I got choked up last week watching Miami- Dade County Mayor Daniella Levine Cava do a masterful job at a press conference in the wake of the tragic condo collapse in Surfside.
Daniella is a friend of mine and I can only imagine the stress and pressure she is feeling as she leads her community in the wake of an unfathomable disaster.
Mayor Levine Cava was my Leadership Florida classmate many years ago. I was the mayor of Delray Beach at the time navigating a series of hurricanes that disrupted our class schedule.
Just when we bonded as a class, we were knocked back by a series of major hurricanes that knocked us off our schedule and off our games. The storms were ferocious and scary.
But we made it through, and in some ways the challenge of that year made us stronger and closer as a group.
Leadership Florida is a statewide program that seeks to bring a diverse set of leaders together for training and education. The goal is to build better leaders, create a statewide network and to get members to care passionately about Florida. It’s a life changing program. And if you engage it will make you a better leader.
Daniella was an earnest student. She was deeply engaged.
I remember her constantly typing away on a laptop taking notes at every one of our sessions with a series of experts who came to teach.
At the time, Daniella was involved in social services. But when the class ended, she reached out and asked to meet.
Daniella was considering entering local politics and she wanted a primer.
We arranged to meet “halfway” at the Bass Pro Shops in Hollywood.
She peppered me with questions and if I remember, she took more notes.
I left telling her that I hoped that someday she would run.
That someday came a few years later when she won a seat on the Dade County Commission. In 2020, she ran an amazing campaign and got elected to a really big job—Mayor of Miami- Dade County.
I have one word to describe how her Leadership Florida classmates felt when she won and that was “wow”!
Personally, I thought that Daniella would be a great mayor because she has all the smarts, toughness and intellectual curiosity that the great ones possess. But she also has something else that is absolutely necessary to succeed, to be more than just another elected official who comes and goes and barely leaves a mark. That something is empathy.

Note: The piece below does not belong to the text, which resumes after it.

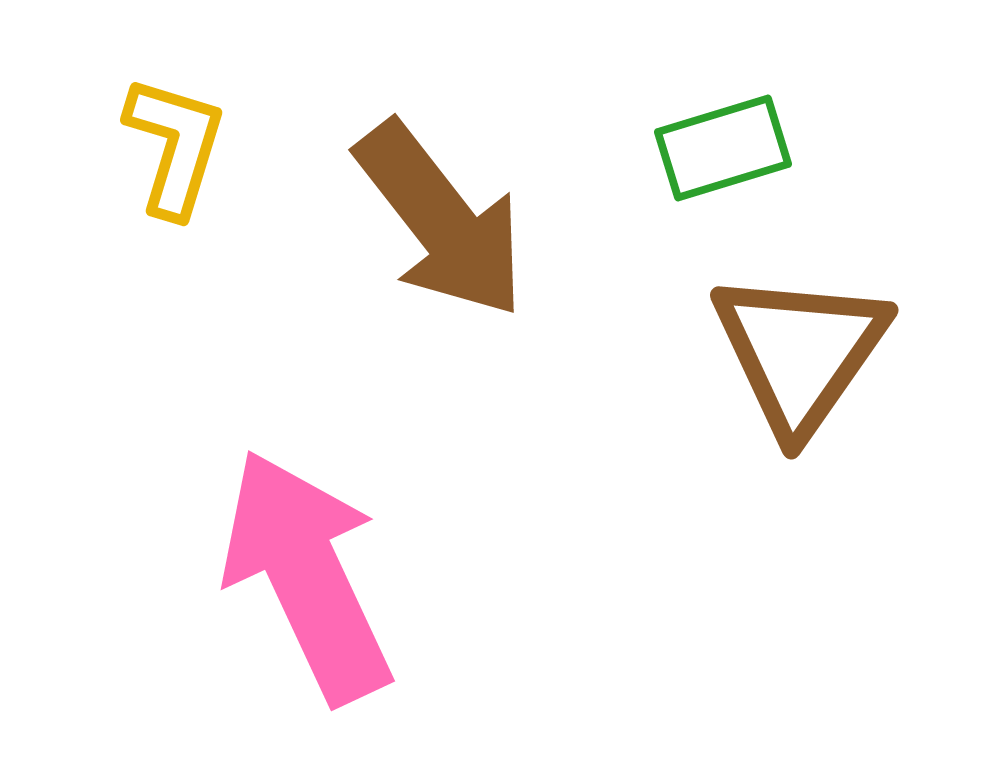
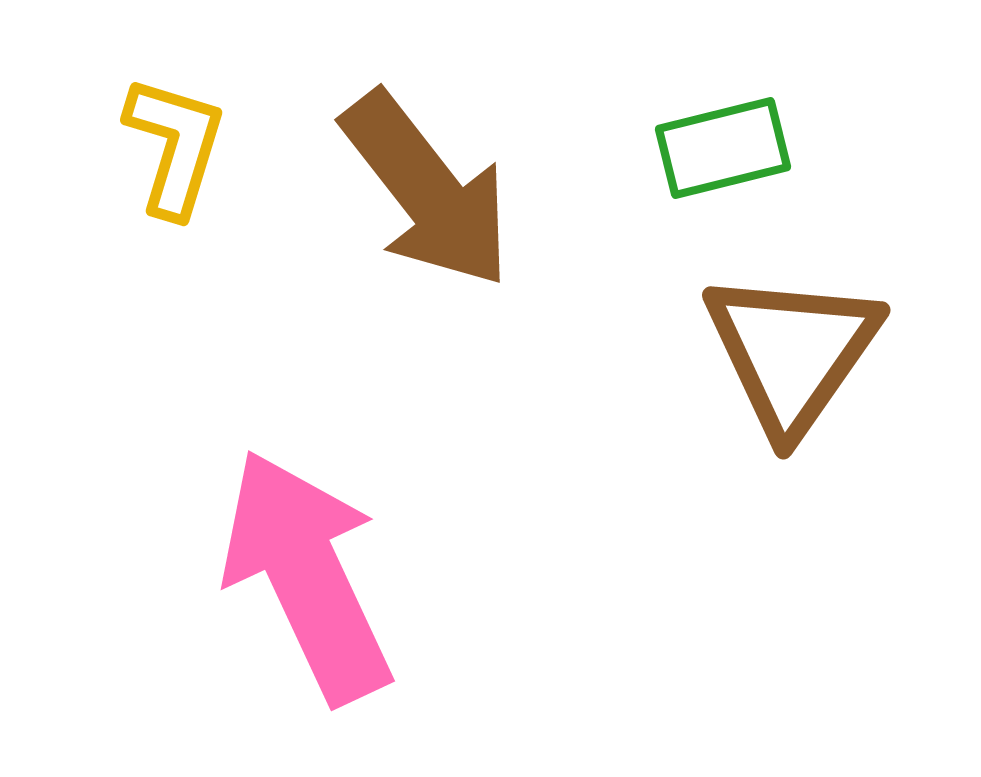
green rectangle: rotated 3 degrees clockwise
brown arrow: moved 14 px left, 30 px up
brown triangle: moved 8 px left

Empathy is the fuel for success. You have to love the people you serve. You can’t be a real leader if you lack love and empathy.
I saw Mayor Levine-Cava’s empathy shining through during her many press conferences last week. Her facility in two languages, the care and concern in her words, the warmth of her personality just burst through the screen.

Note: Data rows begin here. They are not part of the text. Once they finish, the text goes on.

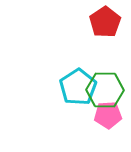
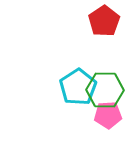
red pentagon: moved 1 px left, 1 px up
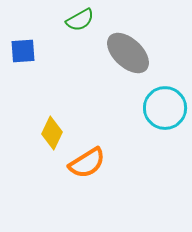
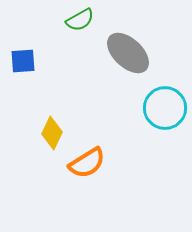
blue square: moved 10 px down
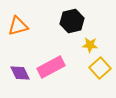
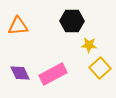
black hexagon: rotated 15 degrees clockwise
orange triangle: rotated 10 degrees clockwise
yellow star: moved 1 px left
pink rectangle: moved 2 px right, 7 px down
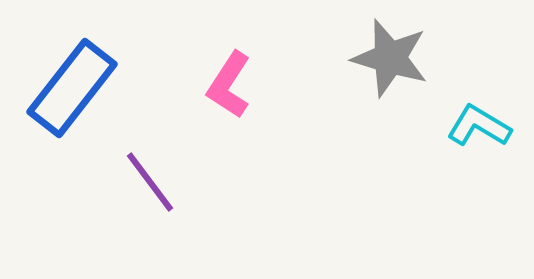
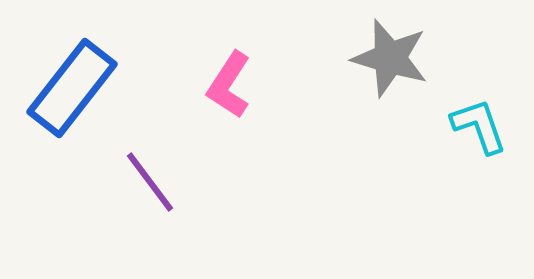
cyan L-shape: rotated 40 degrees clockwise
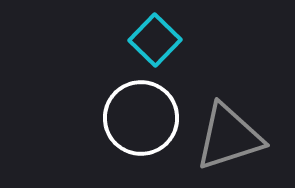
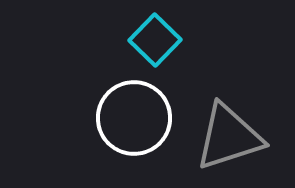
white circle: moved 7 px left
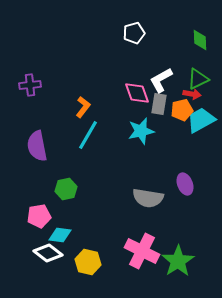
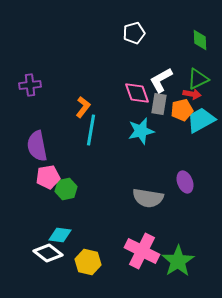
cyan line: moved 3 px right, 5 px up; rotated 20 degrees counterclockwise
purple ellipse: moved 2 px up
pink pentagon: moved 9 px right, 39 px up
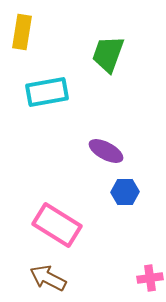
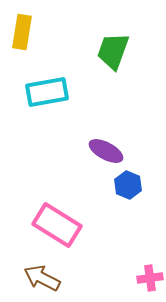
green trapezoid: moved 5 px right, 3 px up
blue hexagon: moved 3 px right, 7 px up; rotated 24 degrees clockwise
brown arrow: moved 6 px left
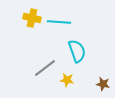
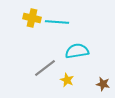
cyan line: moved 2 px left
cyan semicircle: rotated 80 degrees counterclockwise
yellow star: rotated 16 degrees clockwise
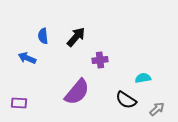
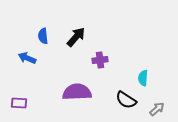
cyan semicircle: rotated 77 degrees counterclockwise
purple semicircle: rotated 132 degrees counterclockwise
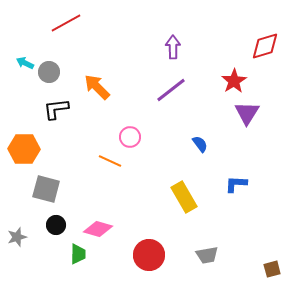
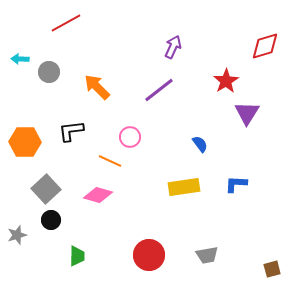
purple arrow: rotated 25 degrees clockwise
cyan arrow: moved 5 px left, 4 px up; rotated 24 degrees counterclockwise
red star: moved 8 px left
purple line: moved 12 px left
black L-shape: moved 15 px right, 22 px down
orange hexagon: moved 1 px right, 7 px up
gray square: rotated 32 degrees clockwise
yellow rectangle: moved 10 px up; rotated 68 degrees counterclockwise
black circle: moved 5 px left, 5 px up
pink diamond: moved 34 px up
gray star: moved 2 px up
green trapezoid: moved 1 px left, 2 px down
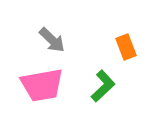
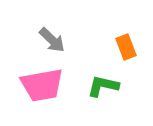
green L-shape: rotated 124 degrees counterclockwise
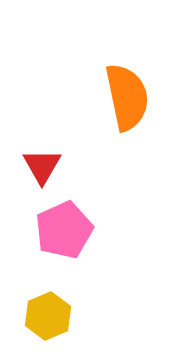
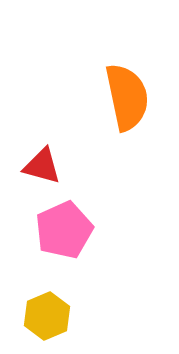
red triangle: rotated 45 degrees counterclockwise
yellow hexagon: moved 1 px left
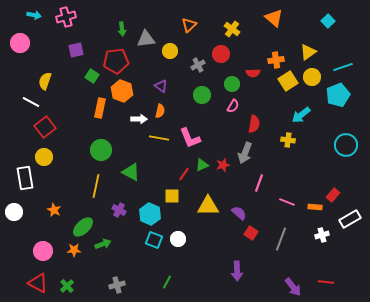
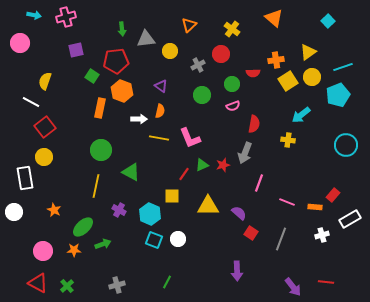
pink semicircle at (233, 106): rotated 40 degrees clockwise
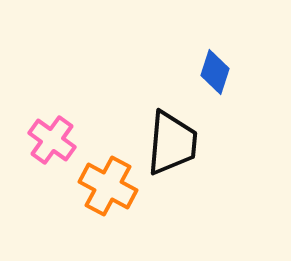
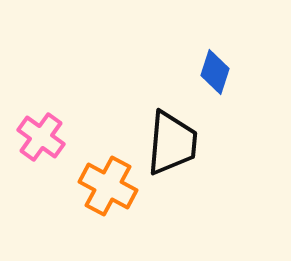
pink cross: moved 11 px left, 3 px up
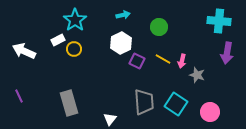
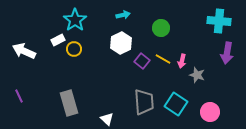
green circle: moved 2 px right, 1 px down
purple square: moved 5 px right; rotated 14 degrees clockwise
white triangle: moved 3 px left; rotated 24 degrees counterclockwise
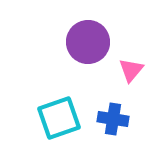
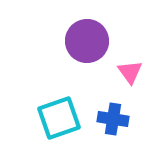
purple circle: moved 1 px left, 1 px up
pink triangle: moved 1 px left, 2 px down; rotated 16 degrees counterclockwise
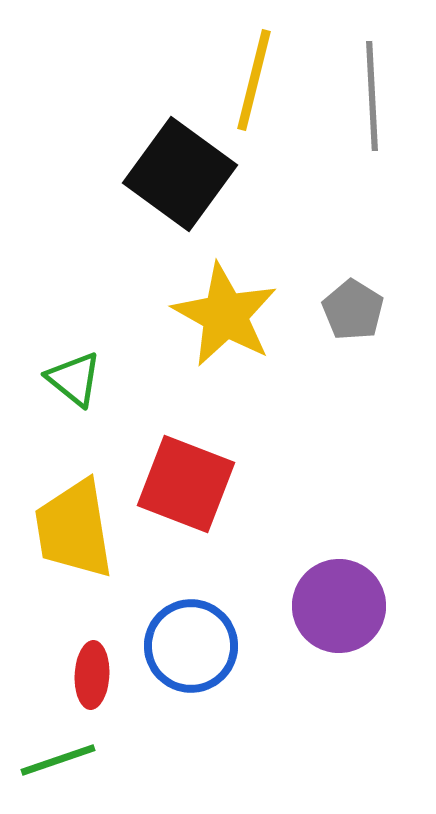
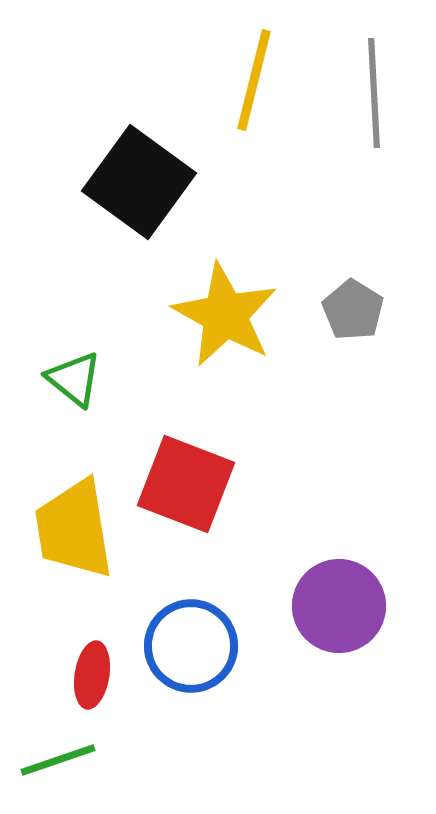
gray line: moved 2 px right, 3 px up
black square: moved 41 px left, 8 px down
red ellipse: rotated 6 degrees clockwise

A friend from Utah texted me in the wake of the tragedy saying that he knew these kind of events affected people like me because we were “city people” who feel these things.

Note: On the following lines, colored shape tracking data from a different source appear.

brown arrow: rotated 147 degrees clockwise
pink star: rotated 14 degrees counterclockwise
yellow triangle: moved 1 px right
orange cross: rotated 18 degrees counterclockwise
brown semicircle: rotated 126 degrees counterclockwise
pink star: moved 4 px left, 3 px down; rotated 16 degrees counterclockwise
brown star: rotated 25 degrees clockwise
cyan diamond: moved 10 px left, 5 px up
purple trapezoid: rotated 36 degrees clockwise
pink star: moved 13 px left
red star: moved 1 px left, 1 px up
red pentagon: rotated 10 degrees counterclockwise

Truth is, we all do. We all feel the fragility of people and communities.
But maybe mayors, police officers, firefighters and other city people feel it a little deeper.
Because when tragedies strike: murders, violent crimes, hurricanes, fires, accidents etc. we are (or were) tasked with picking up the pieces. It’s a leader’s responsibility to provide information, context and perspective when the world goes berserk as it does with some regularity these days.
My former classmate voiced all of these essentials and more during her interactions with the press.
She made a point to describe the remarkable dedication and bravery of the rescue personnel on site. How they wanted to keep working and how their dedication was breathtaking. They worked at risk of their lives, with debris falling, high winds that made that debris even more dangerous, rain, heat and fire. They worked in a structurally unsound building focused on their task: to save lives. For these brave men and women, it’s more than a job, it’s a mission. Great leaders like Daniella shine in these circumstances because their humanity becomes paramount to that mission and to the eventual healing that will be needed.
Watching her on TV I thought of that word again: Wow.
We often give short shrift to the soft skills but they make all the difference. Empathy is everything. So is love for people and community.
We often see criticism of local government fed by cynicism and snark.
But we need local government. We need good, local government.
And we need great leaders at all levels of government.
Tragedy reveals character.
Last week, we saw the character of local rescue workers and the character of a local mayor.
Our hearts break, but we can take comfort that there are still some special public servants who meet the moment with love, dedication and empathy.